### MATERIAL SHOWN

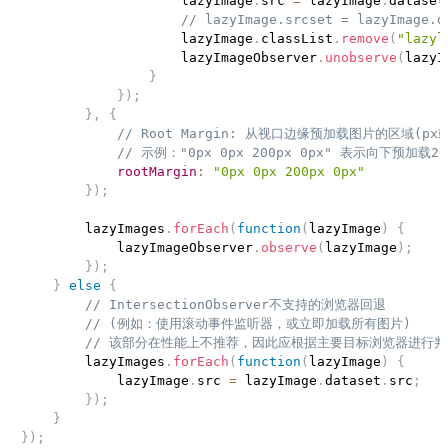
                    lazyImage
.
src 
=
 lazyImage
.
dataset
// lazyImage.srcset = lazyImage.
                    lazyImage
.
classList
.
remove
(
"lazyl
                    lazyImageObserver
.
unobserve
(
lazyI
}
}
)
;
}
,
{
// Root Margin: 从视口边缘预加载图片的区域(px或
// 示例："0px 0px 200px 0px" 表示向下预加载20
rootMargin
:
"0px 0px 200px 0px"
}
)
;
        lazyImages
.
forEach
(
function
(
lazyImage
)
{
            lazyImageObserver
.
observe
(
lazyImage
)
;
}
)
;
}
else
{
// IntersectionObserver不支持的浏览器回退
// (例如：使用滚动事件监听器，或立即加载所有图片)
// 该部分在性能上不推荐，因此应根据主要目标浏览器进行判
        lazyImages
.
forEach
(
function
(
lazyImage
)
{
            lazyImage
.
src 
=
 lazyImage
.
dataset
.
src
;
}
)
;
}
}
)
;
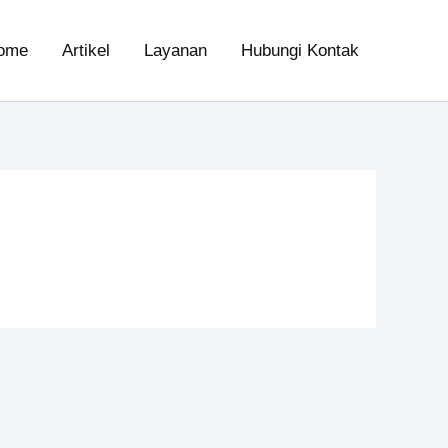
ome
Artikel
Layanan
Hubungi Kontak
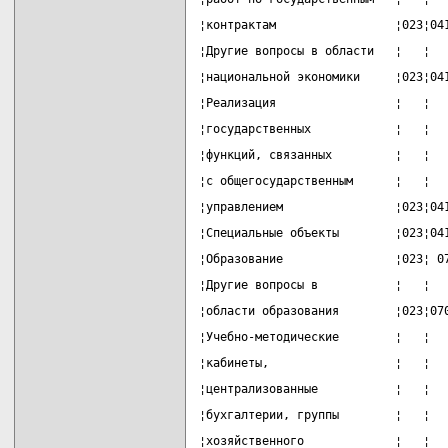
¦контрактам                 ¦023¦04
¦Другие вопросы в области   ¦   ¦  
¦национальной экономики     ¦023¦04
¦Реализация                 ¦   ¦  
¦государственных            ¦   ¦  
¦функций, связанных         ¦   ¦  
¦с общегосударственным      ¦   ¦  
¦управлением                ¦023¦04
¦Специальные объекты        ¦023¦04
¦Образование                ¦023¦ 0
¦Другие вопросы в           ¦   ¦  
¦области образования        ¦023¦07
¦Учебно-методические        ¦   ¦  
¦кабинеты,                  ¦   ¦  
¦централизованные           ¦   ¦  
¦бухгалтерии, группы        ¦   ¦  
¦хозяйственного             ¦   ¦  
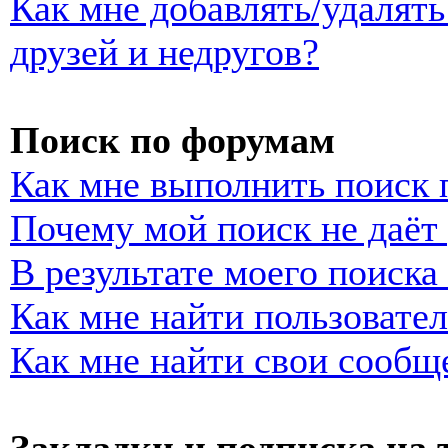
Как мне добавлять/удалять
друзей и недругов?
Поиск по форумам
Как мне выполнить поиск
Почему мой поиск не даёт 
В результате моего поиска
Как мне найти пользовате
Как мне найти свои сообщ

### ASSIGNMENT
Select every line of the records holding the string "Другие".

### OUTPUT OF THE TASK
¦Другие вопросы в области   ¦   ¦  
¦Другие вопросы в           ¦   ¦  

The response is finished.